Multiobjective Metamodel-Based Design Optimization—A Review and Classification Approach Using the Example of Engine Development

To cope with increasing, challenging requirements and shorter development cycles, more complex, often nonlinear, systems with high interactions have to be optimized in many fields of research, such as the energy sector. As this often goes beyond the classical parameter studies-based approach, systematic optimization approaches offer a key solution. In the context of the development of energy converters, like engines, such techniques are applied to enhance efficiency and enable optimal use of energy. This review provides a comprehensive overview of the field of optimization approaches, more precisely referred to as Metamodel-Based Design Optimization (MBDO). The MBDO approaches essentially comprise three main modules: the Design of Experiment (DoE), the Response Surface Modeling (RSM), and the Multiobjective Optimization (MoO), in varying compositions. Previous reviews primarily focused on a selection of these modules, whereas this novel review equally covers and structures the modules DoE, RSM, and MoO and their combination to MBDO approaches. Many examples of these modules and MBDO implementations and their interrelationship, strengths, and limitations are discussed in detail and supplemented with many exemplary methods, e.g., from engine development.

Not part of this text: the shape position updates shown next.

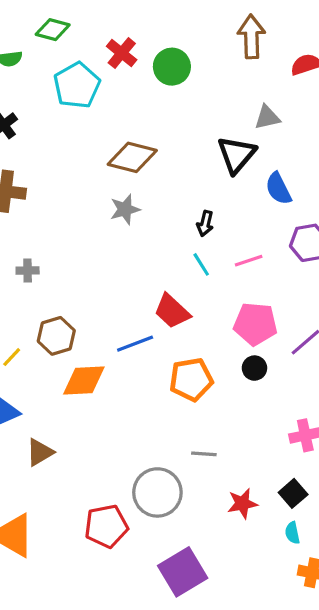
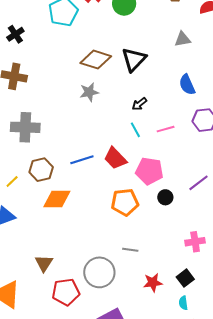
black triangle: (236, 155) -> (134, 59), moved
black arrow: (205, 223) -> (139, 104), turned 35
gray cross: (28, 271) -> (25, 127), size x2.0
pink pentagon: (255, 324) -> (149, 171), moved
blue line: (135, 344) -> (82, 160), moved
brown triangle: (40, 452) -> (44, 263), moved, turned -30

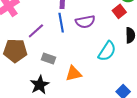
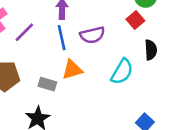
purple line: (36, 31) -> (24, 32), moved
orange triangle: (74, 74) -> (72, 70), moved

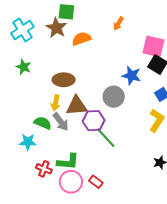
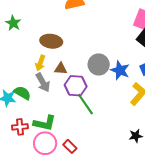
blue star: (132, 76) -> (120, 70), moved
brown triangle: (77, 106) -> (61, 69), size x0.6
green semicircle: (43, 123) -> (22, 93), moved
red cross: (44, 169) -> (20, 127), turned -35

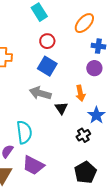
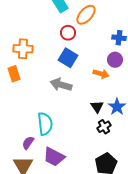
orange ellipse: (84, 23) -> (86, 15), moved
orange arrow: (80, 93) -> (101, 74), moved, turned -63
black triangle: (61, 108) -> (97, 107), moved

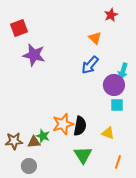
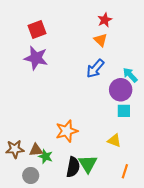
red star: (111, 15) -> (105, 20), moved
red square: (19, 28) -> (37, 29), moved
cyan arrow: (123, 71) -> (130, 75), turned 119
black semicircle: (80, 126) -> (73, 167), moved
green star: (43, 136) -> (46, 156), moved

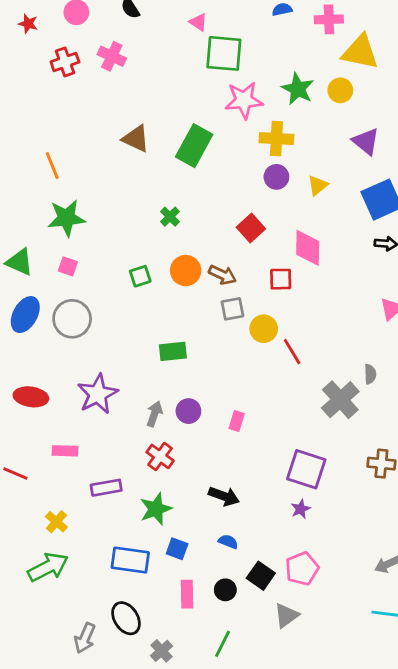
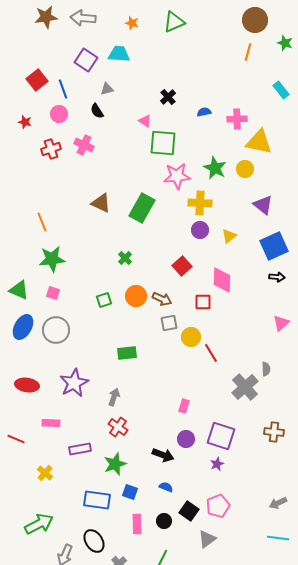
purple circle: (188, 411) -> (186, 439), moved
pink rectangle: (237, 421) -> (184, 406), moved
green arrow: (48, 567) -> (39, 524), moved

Methods from previous reviews are collected and updated with recent approaches, e.g., including new machine learning methods used in this context. Moreover, this study presents a holistic, extended classification approach to structure any MBDO method. The classification, which is based on the existence, structure, and interactions of the modules DoE, RSM, and MoO, is applied to various MBDO approaches from the literature. One recent MBDO focus of research is the development of online adaptive approaches as these allow to use valuable information obtained during the optimization process to guide the DoE or MoO. Therefore, the online adaptivity, feedback loops, and strengths and limitations of MBDO approaches are a novel focus area of this review. Recommendations and requirements for future “Fully Online MBDO” approaches with enhanced adaptability and generalizability are derived.